Antibiotic stewardship programs reduce incidence of C. difficile, multidrug-resistant infections, review finds

The systematic review also found that antibiotic stewardship programs were significantly more effective when implemented along with infection control measures.

Hospitals that implemented antibiotic stewardship programs found many benefits, including a 51% reduction in the incidence of multidrug-resistant infections with gram-negative bacteria, according to a recent systematic review and meta-analysis.

Researchers assessed 32 studies conducted between 1992 and 2014 in 20 countries to evaluate the effect of stewardship programs on the incidence of infection and colonization with drug-resistant bacteria as well as Clostridium difficile infection in hospitalized patients (excluding those in long-term care facilities). The studies included more than nine million patient-days and 159 estimates of incidence ratios (IRs).

Primary outcomes were IRs of certain infections and colonization per 1,000 patient-days before and after implementation of a stewardship program. Results were published online on June 16 by The Lancet Infectious Diseases.
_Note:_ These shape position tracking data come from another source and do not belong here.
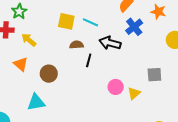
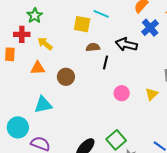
cyan line: (90, 22) -> (101, 14), moved
orange triangle: (21, 64) -> (38, 68), turned -42
pink circle: (116, 87) -> (122, 93), moved
cyan triangle: (36, 102) -> (43, 105), moved

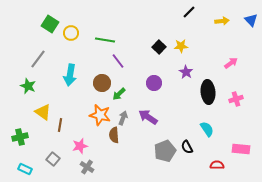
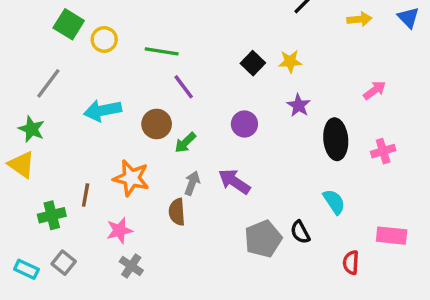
cyan arrow: (70, 75) -> (103, 110), turned 70
yellow triangle: (43, 112) -> (21, 165), moved
orange star: (100, 115) -> (131, 178), moved
green cross: (20, 137) -> (52, 215), moved
gray square: (53, 159) -> (64, 263), moved
red semicircle: (217, 165) -> (351, 263), turned -88

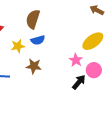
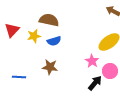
brown semicircle: (33, 19) -> (49, 20), turned 84
yellow star: (18, 46) -> (34, 36), moved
Overall, stewardship programs reduced the incidence of infections and colonization with multidrug-resistant gram-negative bacteria by 51% (IR, 0.49; 95% CI, 0.35 to 0.68; P<0.0001), with extended-spectrum beta-lactamase-producing gram-negative bacteria by 48% (IR, 0.52; 95% CI, 0.27 to 0.98; P=0.0428), and with methicillin-resistant Staphylococcus aureus by 37% (IR, 0.63; 95% CI, 0.45 to 0.88; P=0.0065).

Programs also reduced the incidence of C. difficile infections by 32% (IR, 0.68; 95% CI, 0.53 to 0.88; P=0.0029). However, they did not significantly affect the IRs of vancomycin-resistant enterococci and quinolone-resistant and aminoglycoside-resistant gram-negative or gram-positive bacteria.

Compared to stewardship programs implemented alone, those that were implemented with infection control measures were more effective (IR, 0.69; 95% CI, 0.54 to 0.88; P=0.0030), especially those that included hand-hygiene interventions (IR, 0.34; 95% CI, 0.21 to 0.54; P<0.0001). The effect of stewardship programs was particularly pronounced in hematology-oncology settings (IR, 0.41; 95% CI, 0.20 to 0.85; P=0.0166). Of the different stewardship programs, antibiotic cycling had the most significant effect (IR, 0.49; 95% CI, 0.34 to 0.72; P=0.0030), followed by audits and feedback (IR, 0.66; 95% CI, 0.52 to 0.83; P=0.0006) and antibiotic restriction (IR, 0.77; 95% CI, 0.67 to 0.89; P=0.0003).

The authors noted limitations of the analysis, including the low number of eligible studies (due to scarcity of essential data) and significant heterogeneity among the included studies.

An accompanying editorial noted that the meta-analysis results are an important advocacy tool for stewardship programs, which can decrease antibiotic resistance while preserving antibiotic effectiveness. “If we get antibiotic stewardship right, the real winner will be the patient who avoids infection by a drug-resistant bacterium or C difficile, now and in the future, as we preserve antibiotics for the generations to come,” the editorialists wrote.